Phase 1A of the vaccination is set to begin in full tomorrow, with up to 1.4 million doses of the Pfizer vaccine to be given to hotel quarantine workers, frontline healthcare workers and aged care staff and residents in the coming weeks.
Larger volumes of the AstraZeneca vaccine will become available in March for Phase 1B of the rollout, when the vaccine becomes available to people aged over 70, high-risk workers such as Defence Force personnel and police, and the disabled and vulnerable.
Around 4000 doses of the Pfizer vaccine are due to arrive in Sydney today, with the state aiming to vaccinate around 12,000 frontline workers in the next three weeks.
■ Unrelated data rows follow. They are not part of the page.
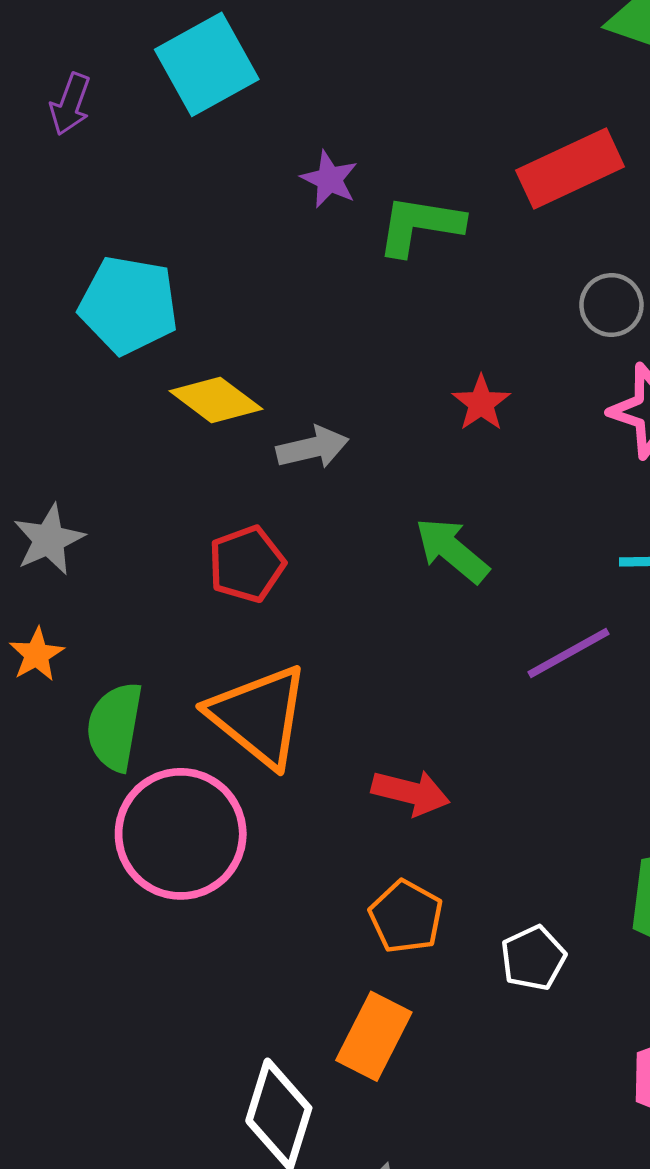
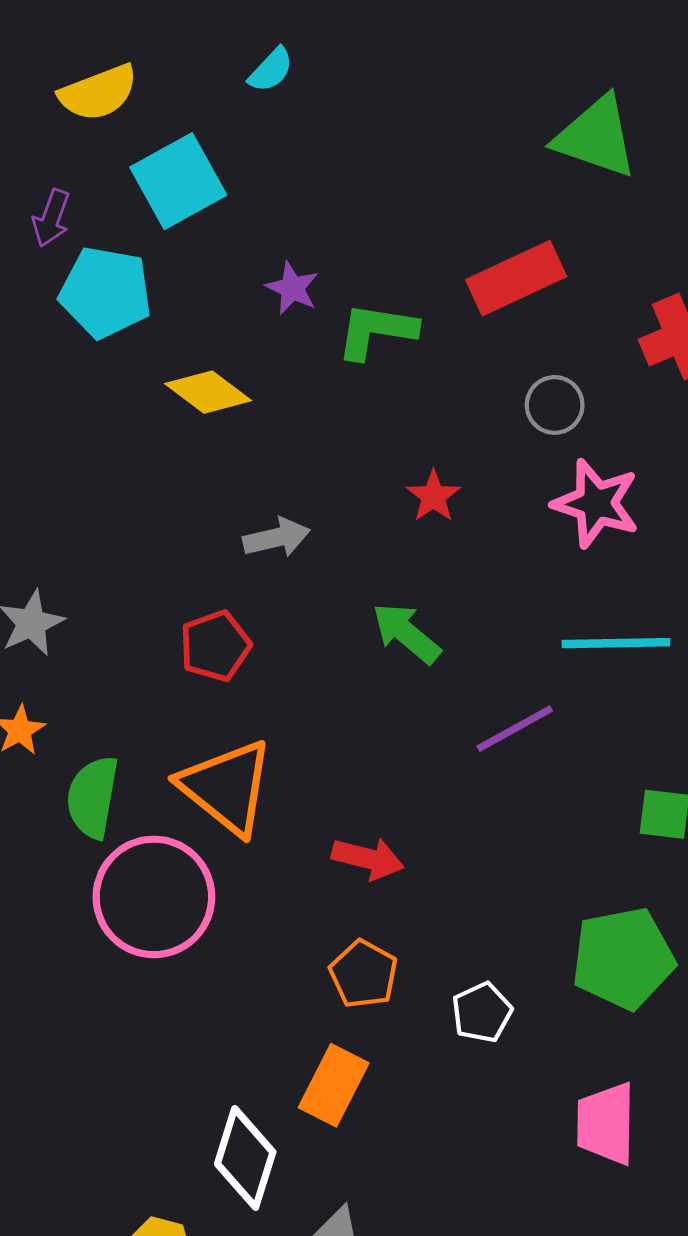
cyan pentagon: (129, 305) -> (105, 292), moved
yellow diamond: (216, 400) -> (208, 392), moved

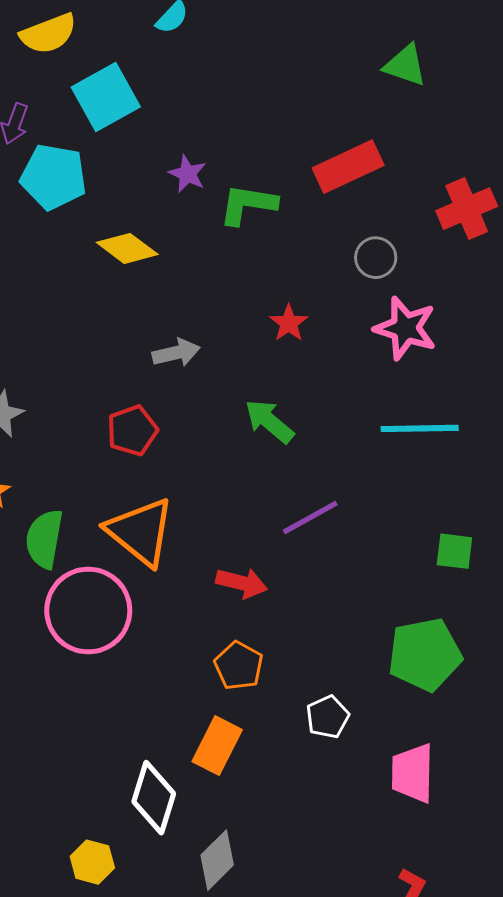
green triangle: (596, 137) -> (405, 65), size x0.7
purple line: (515, 729) -> (310, 517), moved
white pentagon: (482, 1012) -> (328, 717), moved

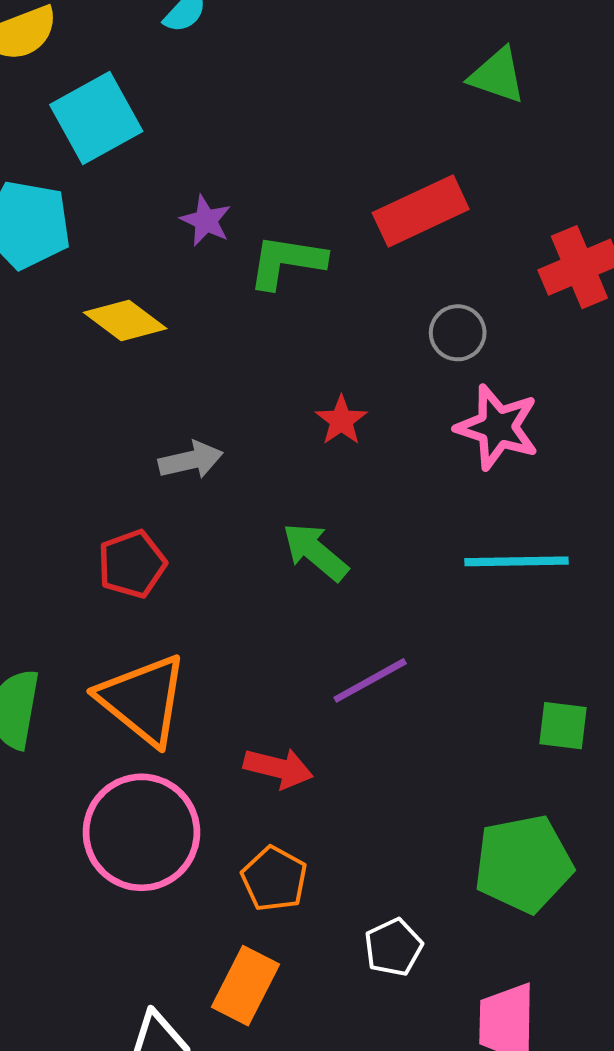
pink circle: (88, 611) -> (141, 832), moved

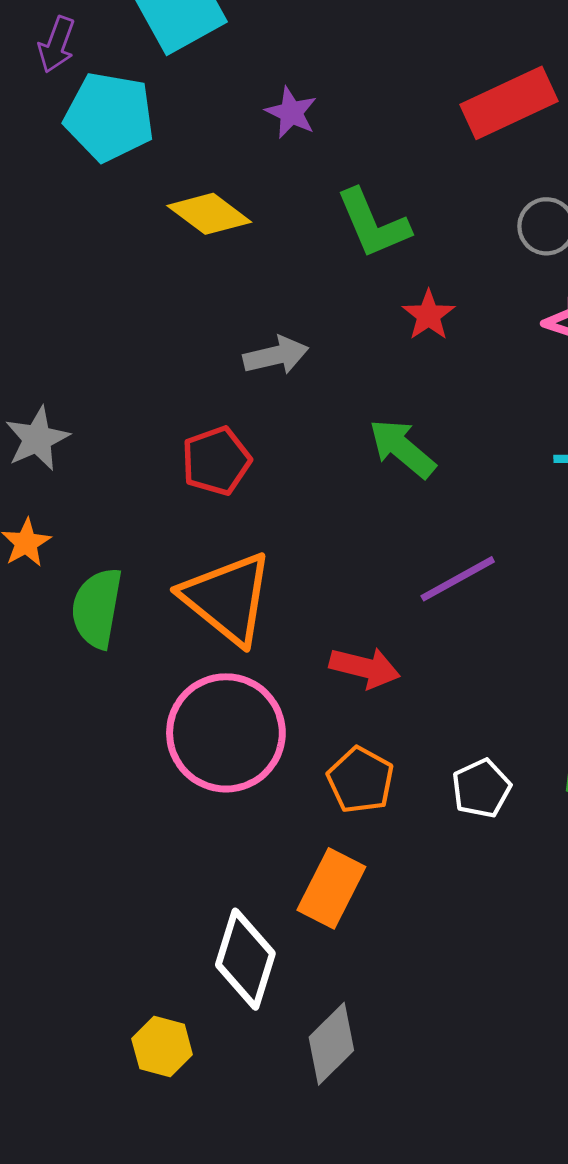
green L-shape: (287, 262) -> (373, 224), moved, turned -122
white pentagon: (393, 947) -> (481, 788), moved

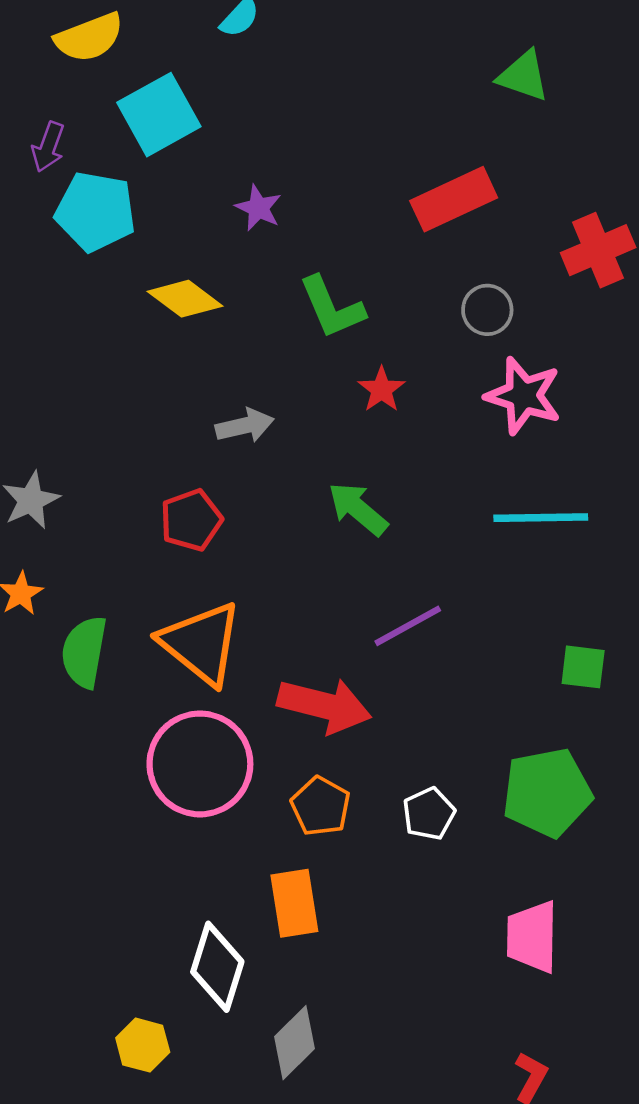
red arrow: (365, 668) -> (324, 705), size x1.5
orange rectangle: (331, 888) -> (294, 903), turned -36

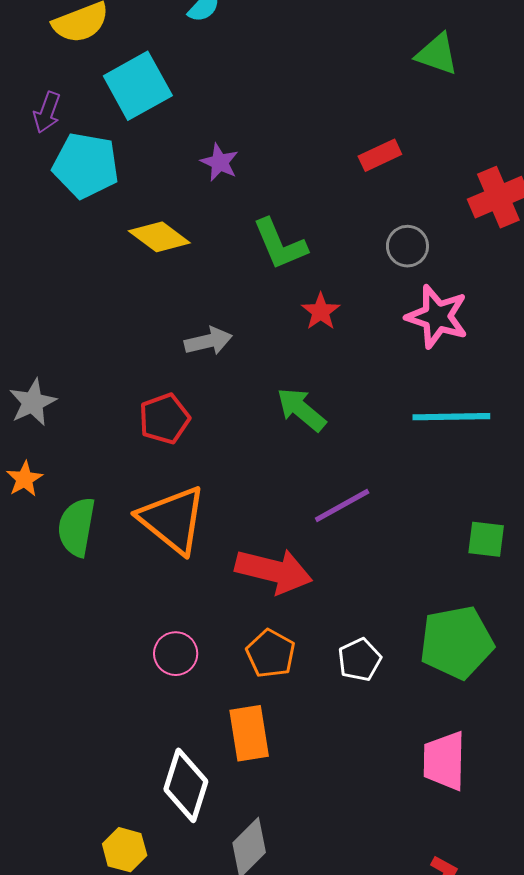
red rectangle: (454, 199) -> (380, 155), size x0.6
pink circle: (200, 764) -> (176, 654), moved, size x0.5

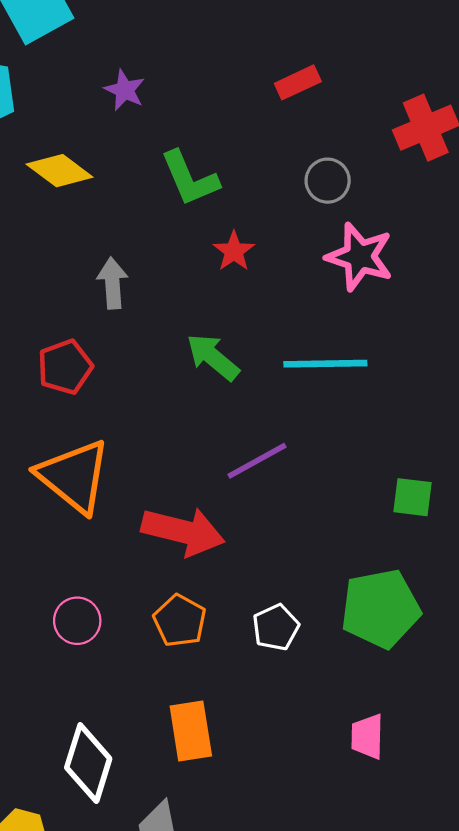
gray arrow: (208, 341) -> (112, 283), turned -81
cyan line: (451, 417) -> (325, 364), moved
orange rectangle: (249, 733) -> (191, 731), moved
pink trapezoid: (444, 761) -> (367, 737), size x0.7

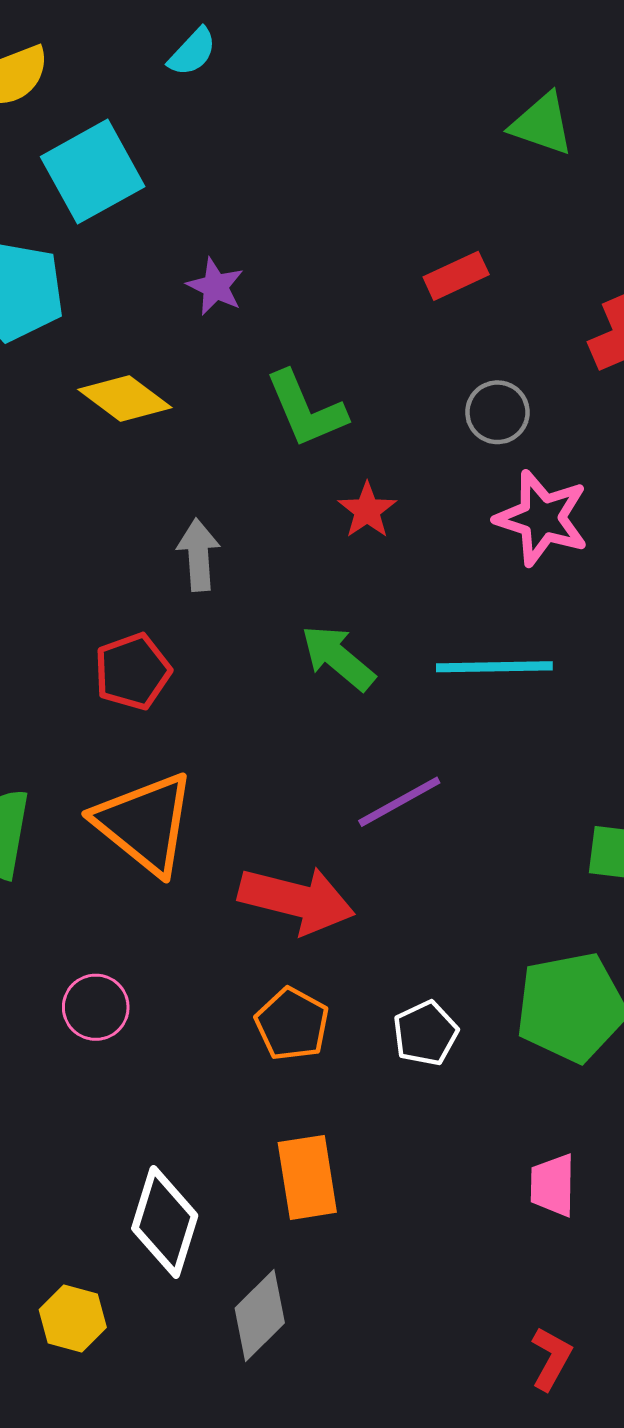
pink circle: (77, 621) -> (96, 1007), moved

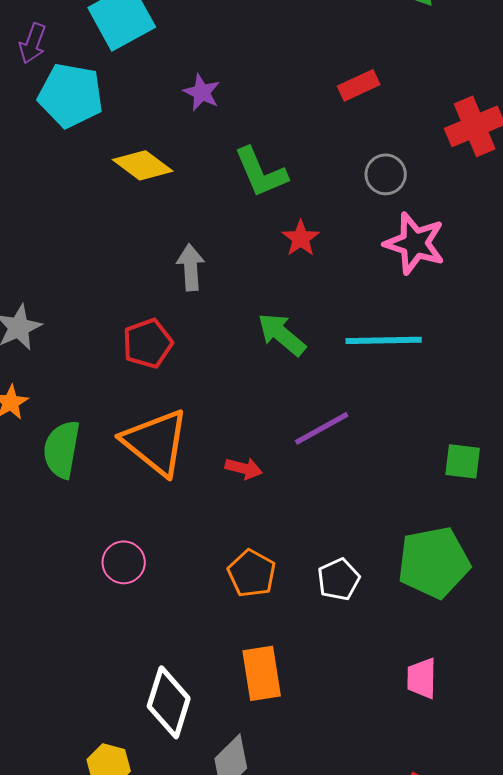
red arrow: (297, 900) -> (244, 468), moved, size x0.5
Three vaccination hubs operating out of the Royal Prince Alfred, Westmead and Liverpool Hospitals will aim to vaccinate 1100 people every day, with border workers, hotel quarantine staff and frontline health workers the first in line.
This includes staff at the three hospitals, with 480 Westmead workers set to get the jab tomorrow.
In Victoria, which has faced numerous outbreaks within its quarantine hotels, the hotels will have their own dedicated vaccination clinics.
The first doses of the Pfizer vaccine are due to land at The Alfred hospital in Melbourne today.
The vaccine rollout will be coordinated from the Alfred, with thousands of doses distributed to the state's ten quarantine hotels and two health hotels.
Everything you need to know about Victoria's vaccine rollout
Thousands of doses of the Pfizer vaccine are arriving in Australia's capital cities today. (Weekend Today)
A vaccine centre will also be set up at Melbourne Airport to vaccinate flight crew, customs workers and other airport staff.
The state is set to receive 11,000 doses of the Pfizer vaccine every week, with Phase 1A expected to take around 8 to 10 weeks to complete.
A third Adelaide hospital has been fast-tracked to open as a vaccine hub for South Australia's vaccination roll out.
Australia's vaccine rollout is broken down into phases. (Graphic: Tara Blancato)
Meanwhile in Queensland, hotel quarantine workers, border staff and frontline health workers will be informed of their eligibility for vaccination via text message.
Around 100 of the first in line are expected to receive a text message today, telling them to attend the Gold Coast University Hospital to get the vaccine tomorrow.
The hospital is the state's first vaccination hub, with some of the staff delivering the vaccines to be among the first to receive the jab.
Chief Health Officer Dr Jeanette Young has flagged that she is hoping the start of the vaccination program will signal the end of the state's recurring border closures which have wrecked havoc on Queensland's struggling tourism industry.
However, the vaccination rollout has not been without its detractors.
Anti-coronavirus vaccine protests held across Australia
The Alfred hospital in Melbourne will be coordinating Victoria's Phase 1A vaccination program. (9News)
Arrests were made at a protest against the coronavirus vaccine in Melbourne. (9News)
Yesterday, thousands across the nation's capitals held rallies to protest the arrival of the vaccines.
Gatherings were held in Melbourne, Sydney, Brisbane, Adelaide, and Perth, with a few hundred people at each.
In Victoria, where the state has just emerged from a snap five-day lockdown, pepper spray was deployed and a number of arrests were reportedly made.
Protesters gathered in Fawkner Park in South Yarra yesterday afternoon before marching down St Kilda Road.
Video shows a number of people being arrested, and some people in the crowds were pepper sprayed.